# transferer de la musique de ipod vers itunes sur macbook



## madwax (27 Juillet 2011)

bonjour
j'ai acheté de la musique sur mon ipod et je cherche à la transferer sur itunes sur macbook

comment est ce faisable ?

Merci !


----------



## wath68 (27 Juillet 2011)

Hello.

Il suffit de brancher ton iPhone et de le synchroniser avec iTunes.
Tes achats seront copiés dans iTunes sur ton Mac.


----------



## sevrait (29 Juillet 2011)

BOUJOUR 

moi j'ai un ipode et et je voudrais les me  re sur itunes mai quand je veu synchroniser il mr dise que les music de mon ipod seront suprimer et que ma biblioteque ira se coier sur mon ipod alor comment je fais 
merci


----------



## wath68 (29 Juillet 2011)

Je n'ai absolument rien compris.

Une faute à pratiquement chaque mots, faut pas déconner non plus.
Tu crois que nous sommes là pour déchiffrer des messages pourris ?
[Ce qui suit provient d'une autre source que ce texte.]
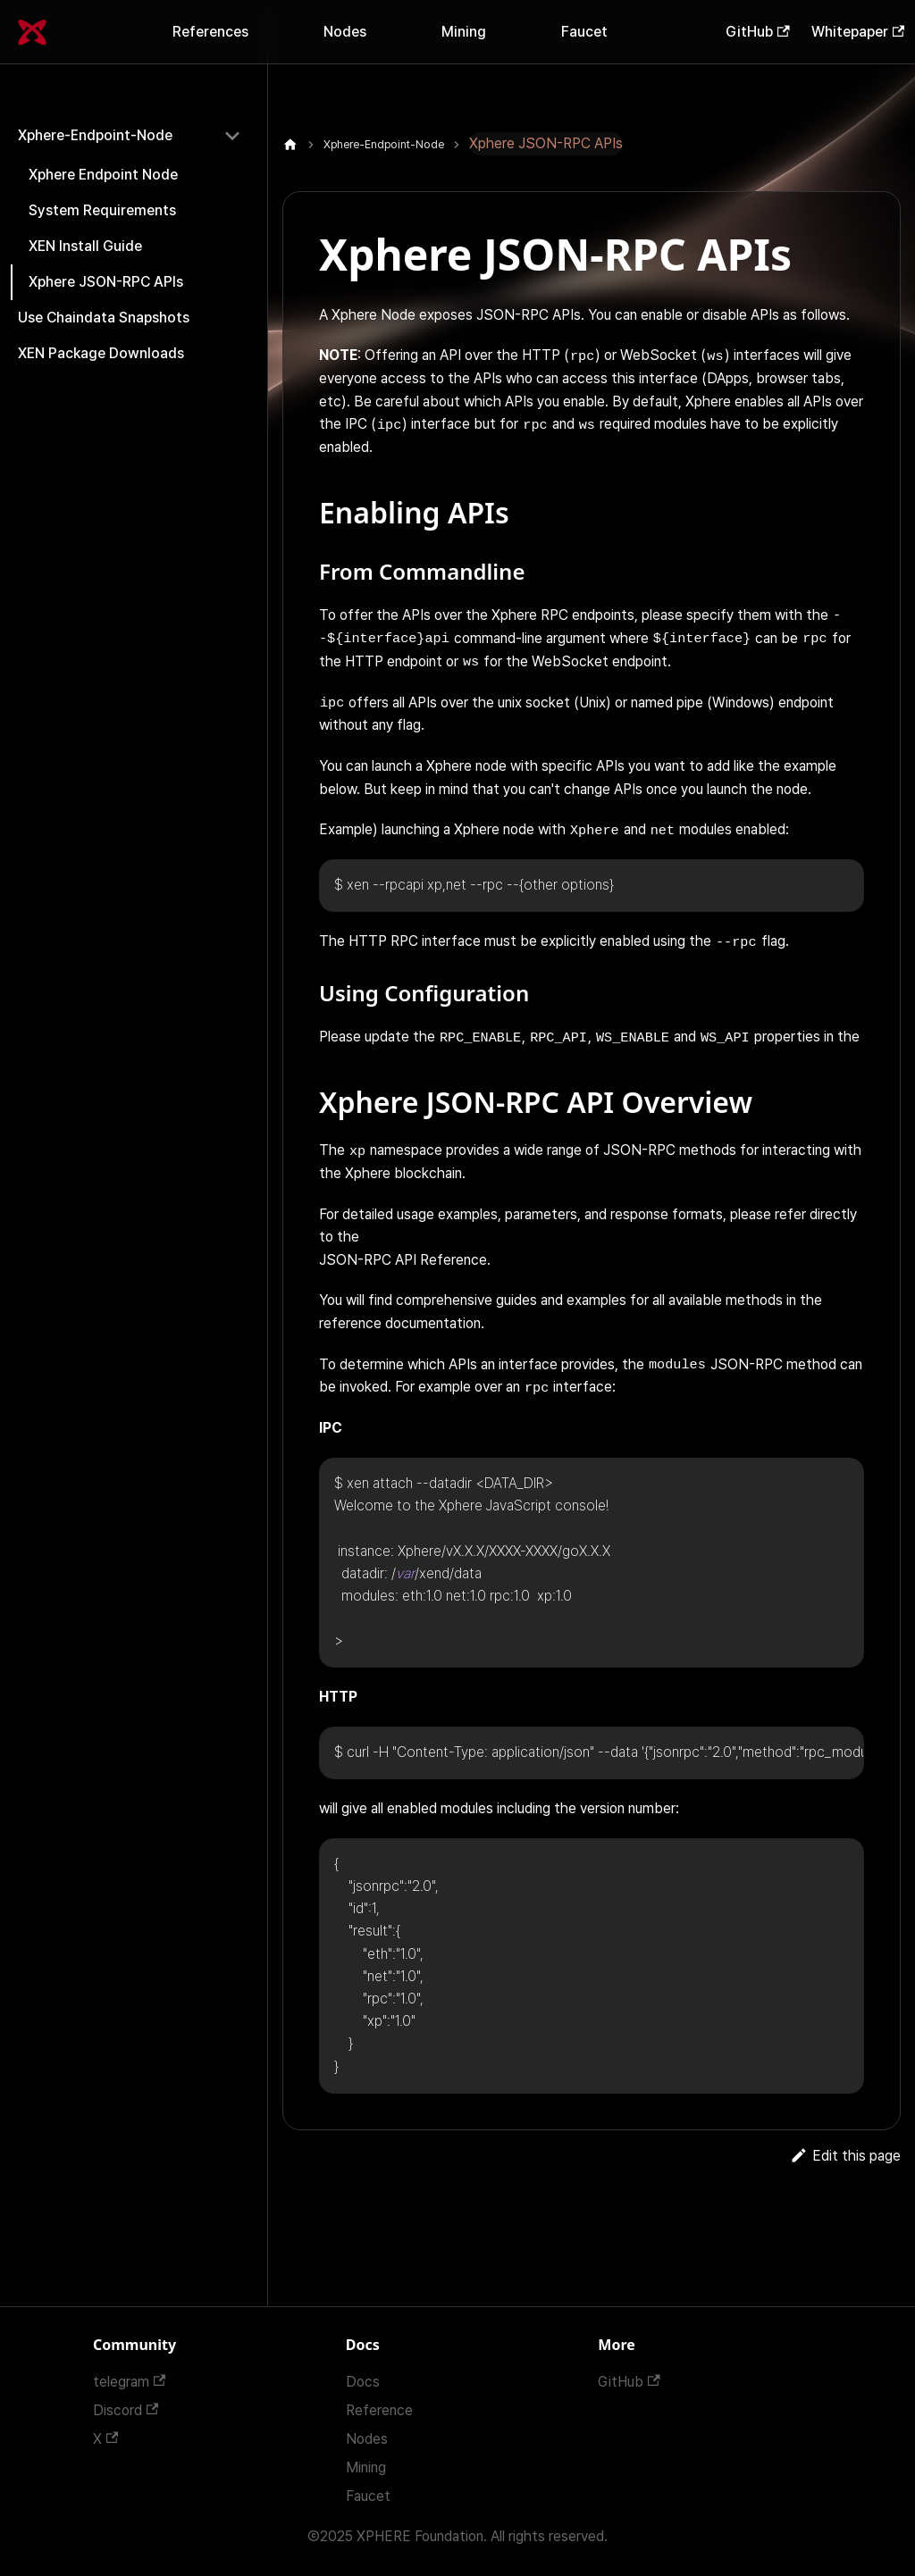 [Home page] (290, 145)
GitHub (757, 31)
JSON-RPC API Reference (403, 1259)
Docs (363, 2381)
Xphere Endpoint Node (103, 174)
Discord (125, 2410)
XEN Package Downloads (101, 353)
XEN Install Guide (85, 246)
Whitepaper (857, 31)
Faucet (584, 31)
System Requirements (102, 210)
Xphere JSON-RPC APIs (106, 281)
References (210, 31)
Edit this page (845, 2155)
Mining (463, 31)
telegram (129, 2381)
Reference (379, 2410)
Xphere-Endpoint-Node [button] (95, 135)
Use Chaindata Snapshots (103, 317)
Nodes (344, 31) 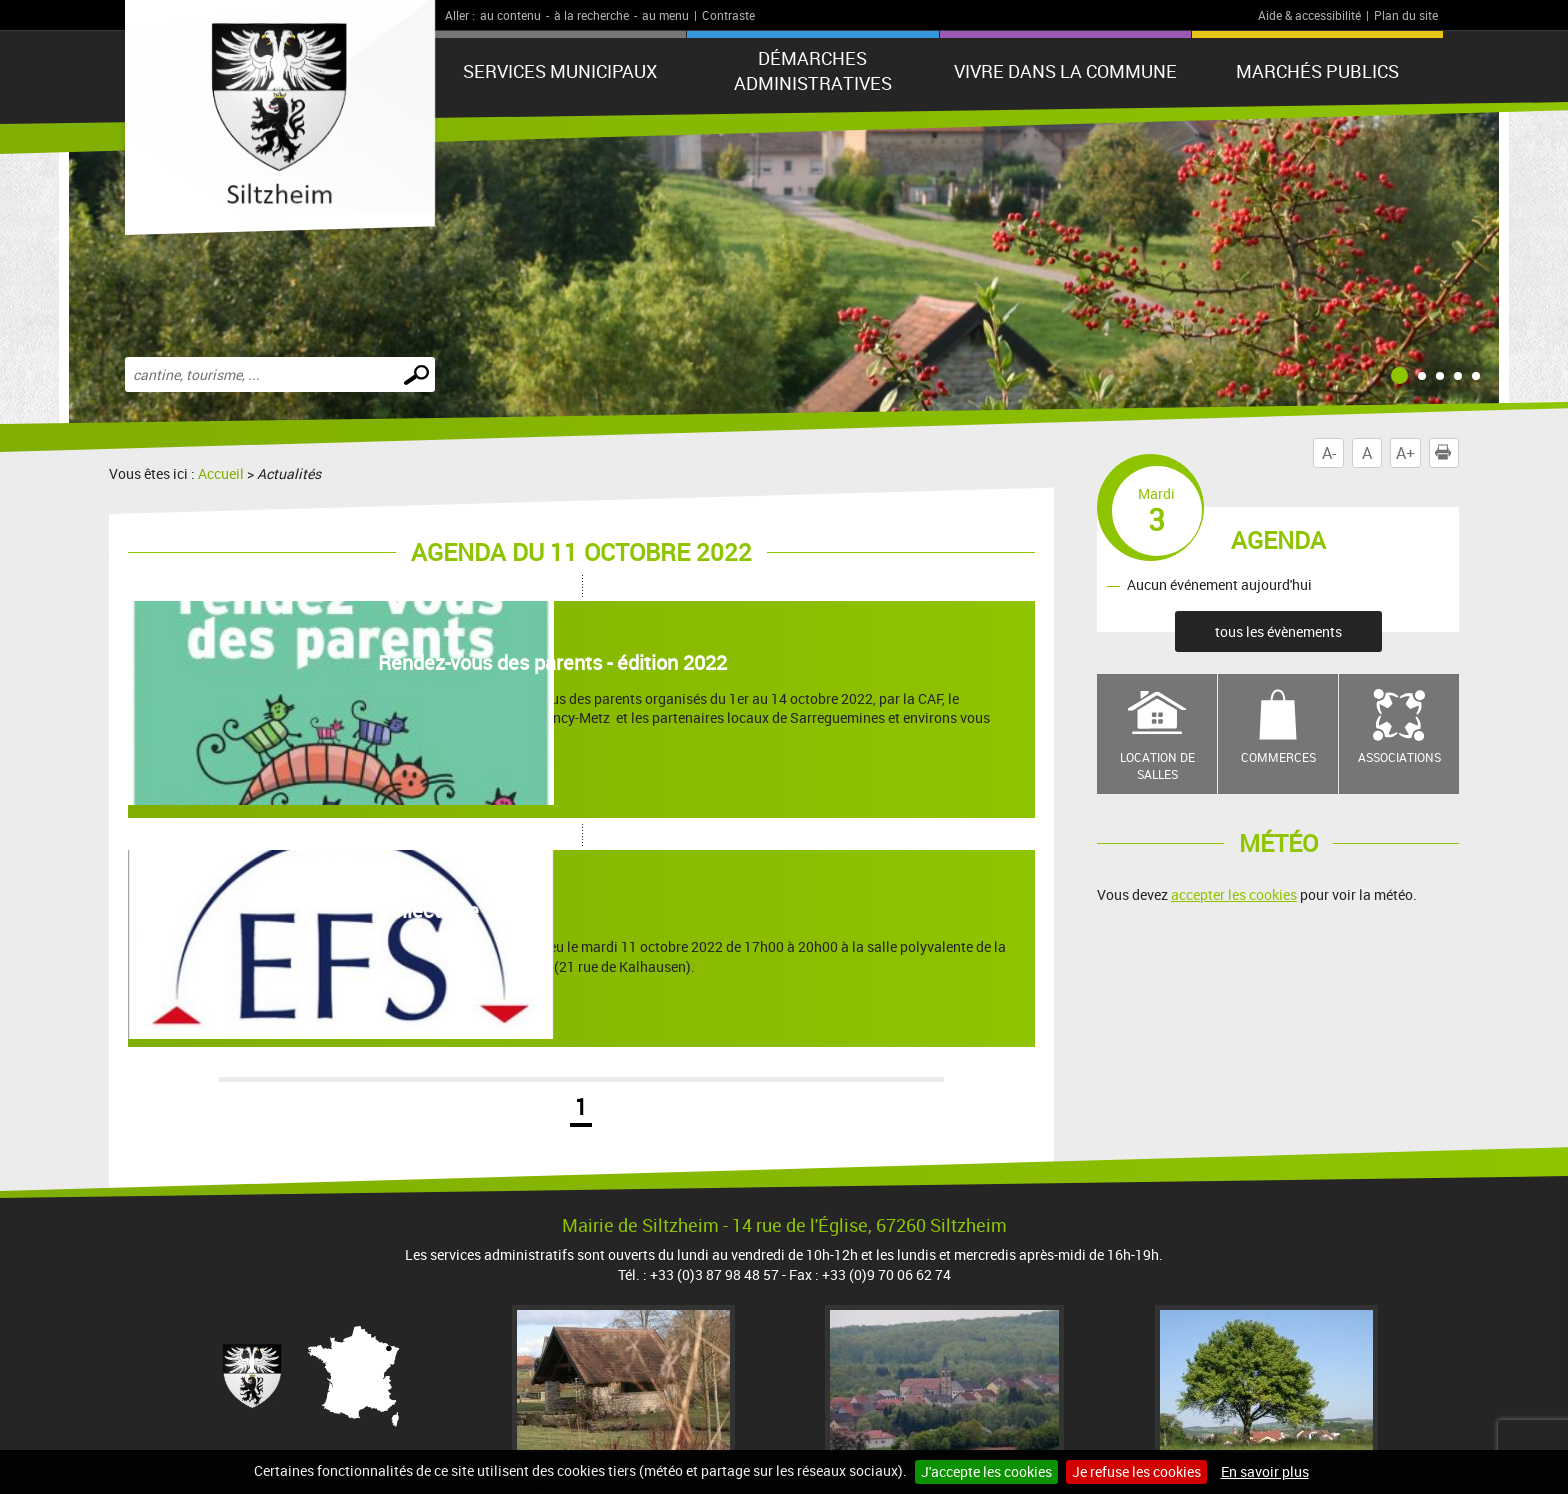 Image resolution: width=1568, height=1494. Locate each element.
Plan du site (1406, 15)
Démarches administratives (813, 70)
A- (1329, 453)
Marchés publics (1317, 71)
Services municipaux (560, 71)
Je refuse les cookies (1136, 1471)
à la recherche (591, 15)
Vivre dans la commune (1065, 71)
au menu (665, 15)
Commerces (1278, 757)
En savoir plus (1265, 1471)
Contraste (728, 15)
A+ (1405, 453)
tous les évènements (1278, 631)
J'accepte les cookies (986, 1471)
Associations (1399, 757)
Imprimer (1447, 453)
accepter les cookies (1234, 894)
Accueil (221, 473)
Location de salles (1157, 765)
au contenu (510, 15)
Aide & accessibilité (1309, 15) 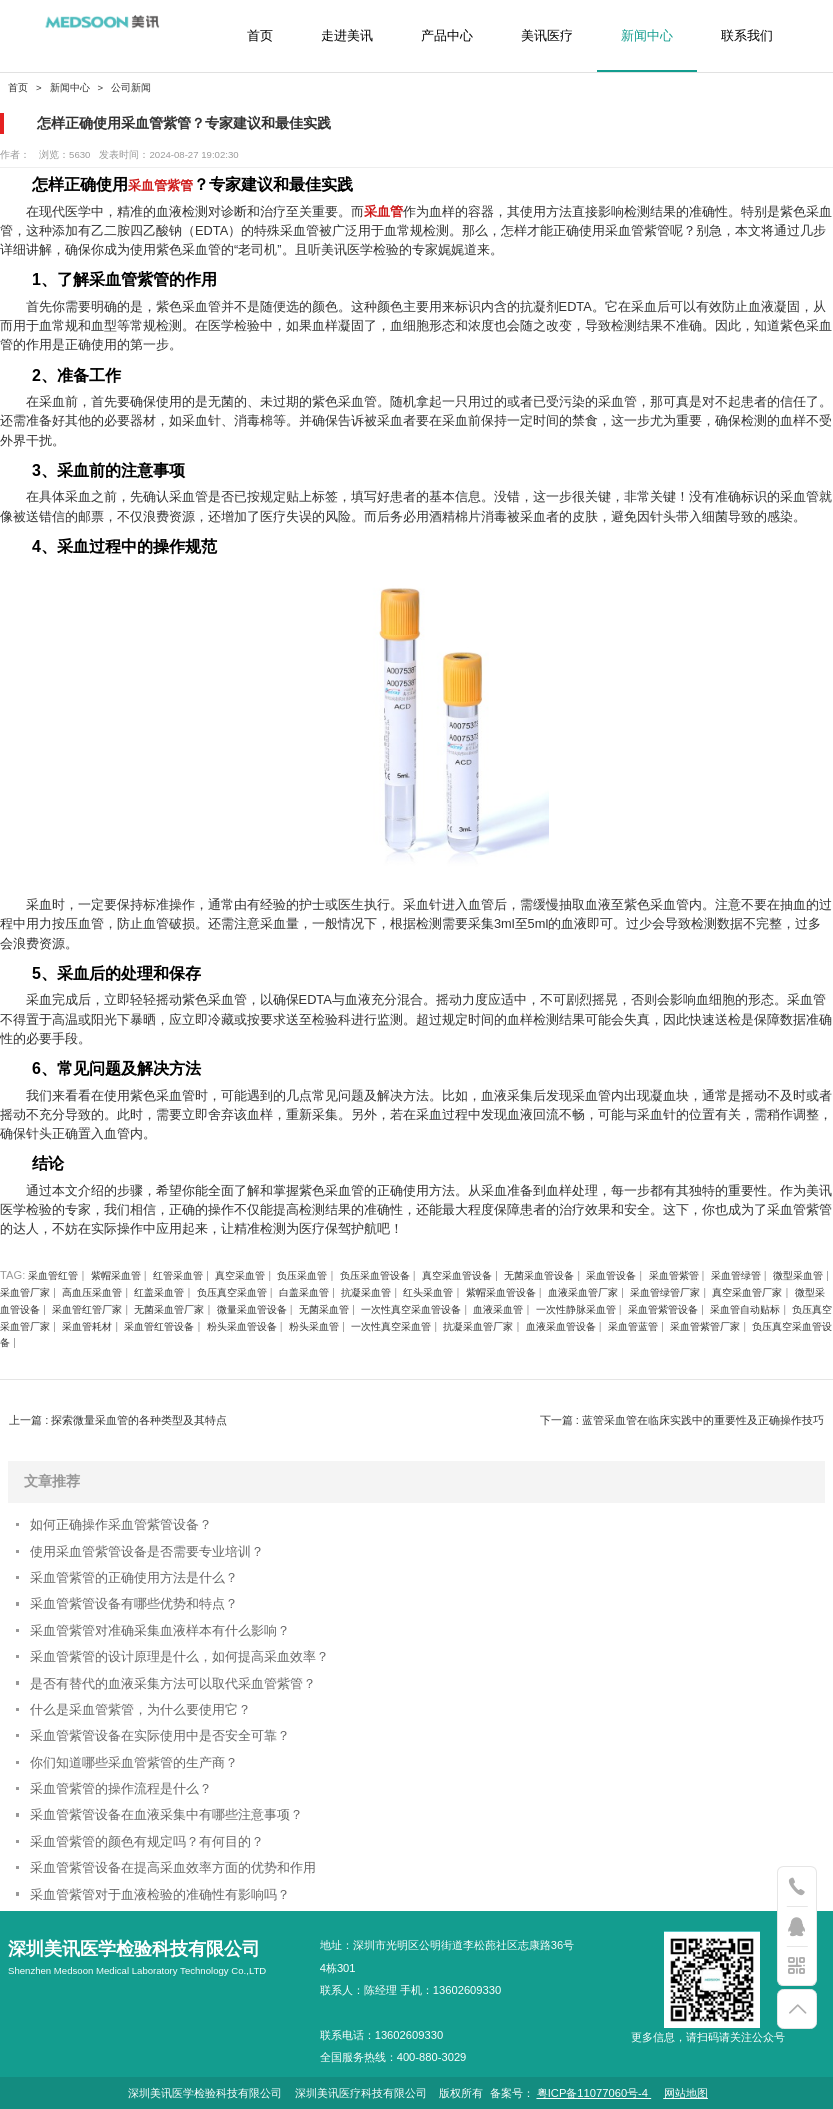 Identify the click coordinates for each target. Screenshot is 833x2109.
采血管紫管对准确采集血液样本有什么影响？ (160, 1630)
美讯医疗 (547, 36)
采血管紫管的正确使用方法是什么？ (134, 1577)
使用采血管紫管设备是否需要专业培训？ (147, 1551)
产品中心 (447, 36)
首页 (260, 36)
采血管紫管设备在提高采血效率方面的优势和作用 (173, 1867)
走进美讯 (347, 36)
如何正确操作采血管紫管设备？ (121, 1524)
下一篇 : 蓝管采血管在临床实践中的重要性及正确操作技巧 (682, 1420)
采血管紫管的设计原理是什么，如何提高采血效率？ (179, 1656)
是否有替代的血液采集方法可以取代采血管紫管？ (173, 1683)
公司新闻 (131, 87)
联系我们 (747, 36)
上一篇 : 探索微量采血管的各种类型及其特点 (118, 1420)
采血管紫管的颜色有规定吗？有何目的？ (147, 1841)
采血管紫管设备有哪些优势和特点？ (134, 1603)
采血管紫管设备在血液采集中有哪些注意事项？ (166, 1814)
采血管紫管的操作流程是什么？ (121, 1788)
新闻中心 (647, 36)
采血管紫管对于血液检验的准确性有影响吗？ (160, 1894)
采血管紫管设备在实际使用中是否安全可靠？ (160, 1735)
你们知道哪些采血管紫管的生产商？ (134, 1762)
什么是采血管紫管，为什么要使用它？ (140, 1709) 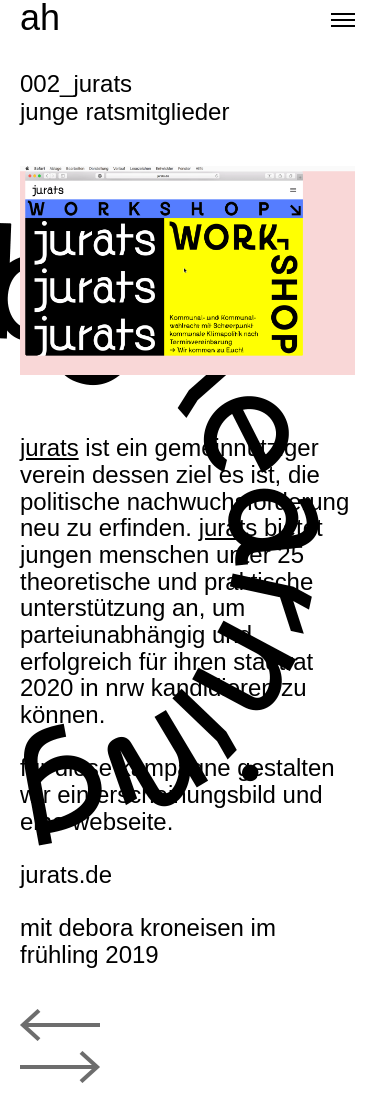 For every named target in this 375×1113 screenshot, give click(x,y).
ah (40, 18)
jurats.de (66, 874) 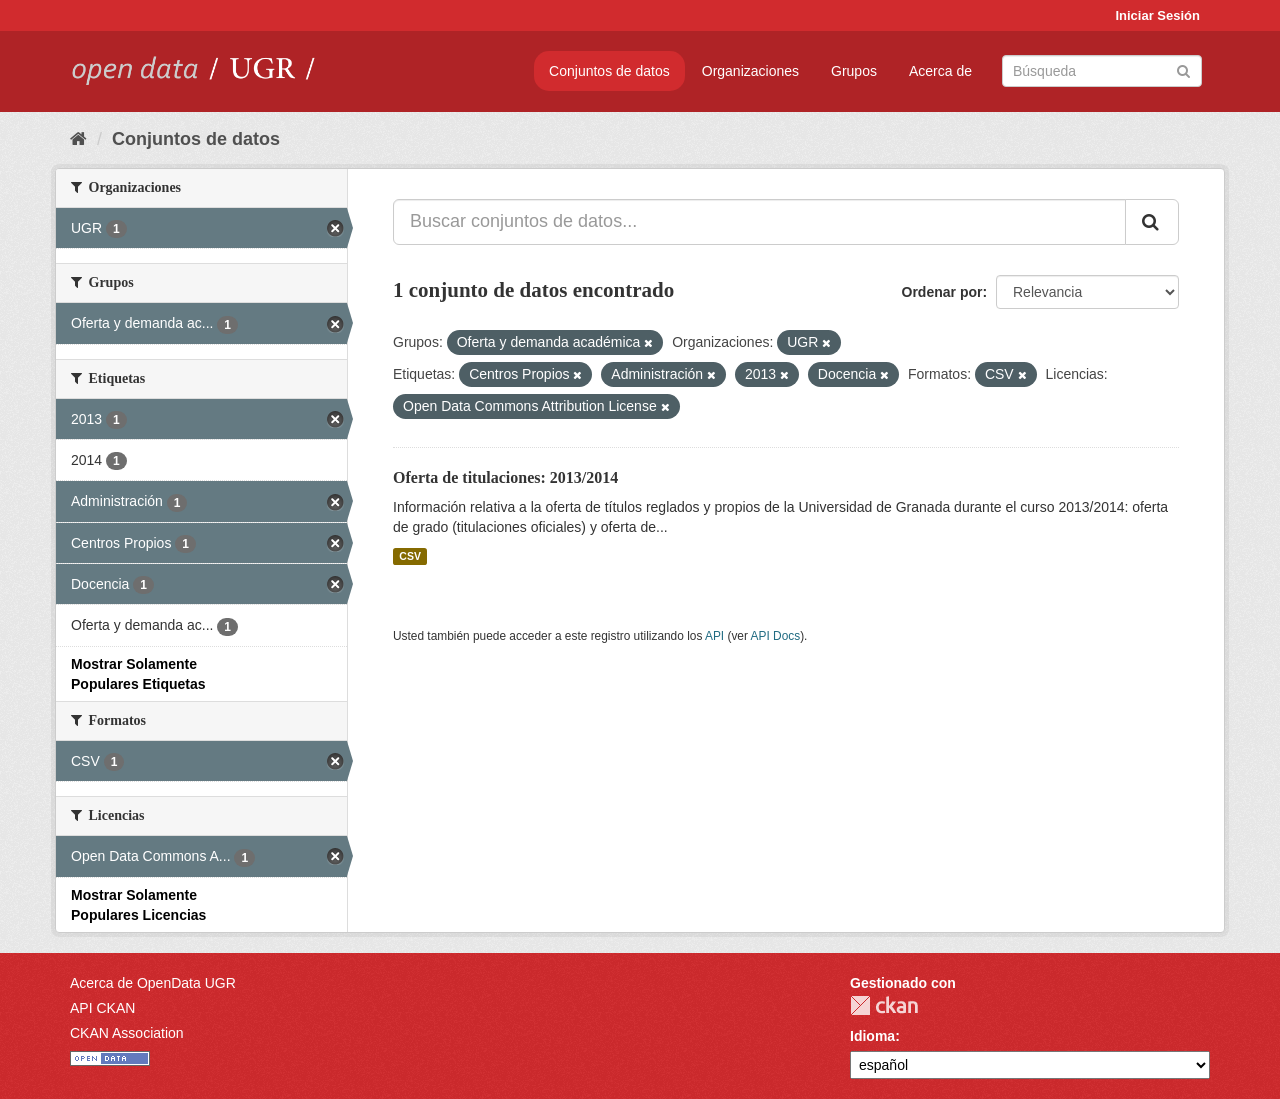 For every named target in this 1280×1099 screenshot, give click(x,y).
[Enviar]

Revends ton iPod et achète-toi un dictionnaire et un Bescherelle.


----------



## PoorMonsteR (29 Juillet 2011)

wath68 a dit:


> Je n'ai absolument rien compris. (...)


_Moi j'ai un iPod et je voudrais les mettre _[les musiques ?]_ sur iTunes mais quand je veux synchroniser il me dit _[iTunes ?]_ que les musiques de mon iPod seront supprimées et que ma bibliothèque ira se copier sur mon iPod.
Alors comment je fais ?_

J'ai bon là ?


----------



## wath68 (29 Juillet 2011)

wow quel talent !

FBI, CIA, NSA ou autre organisme à sigle à trois lettres ?


----------



## apple7412 (2 Août 2011)

C'EST IMPOSSIBLE


----------



## PoorMonsteR (2 Août 2011)

apple7412 a dit:


> C'EST IMPOSSIBLE


Qu'est-ce qui est impossible ? Tu peux développer ?


----------



## Lefenmac (2 Août 2011)

sevrait a dit:


> BOUJOUR
> 
> moi j'ai un ipode et et je voudrais les me  re sur itunes mai quand je veu synchroniser il mr dise que les music de mon ipod seront suprimer et que ma biblioteque ira se coier sur mon ipod alor comment je fais
> merci




dois temps prendre mot ordre mettre sens pour comprendre nous plus facile aider toi alors si toi phrase faire ok


----------